**TASK INSTRUCTIONS**
Every record below should be printed exactly, except for the pictures.

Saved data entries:
►
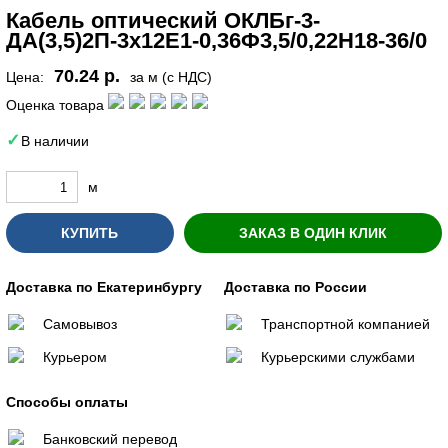
Кабель оптический ОКЛБг-3-
ДА(3,5)2П-3х12Е1-0,36Ф3,5/0,22Н18-36/0
70.24 р.
Цена:
за м (с НДС)
Оценка товара
В наличии
м
КУПИТЬ
ЗАКАЗ В ОДИН КЛИК
Доставка по Екатеринбургу
Доставка по России
Самовывоз
Транспортной компанией
Курьером
Курьерскими службами
Способы оплаты
Банковский перевод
◄
**WRITTEN ANSWER**
Кабель оптический ОКЛБг-3-
ДА(3,5)2П-3х12Е1-0,36Ф3,5/0,22Н18-36/0
70.24 р.
Цена:
за м (с НДС)
Оценка товара
В наличии
м
КУПИТЬ
ЗАКАЗ В ОДИН КЛИК
Доставка по Екатеринбургу
Доставка по России
Самовывоз
Транспортной компанией
Курьером
Курьерскими службами
Способы оплаты
Банковский перевод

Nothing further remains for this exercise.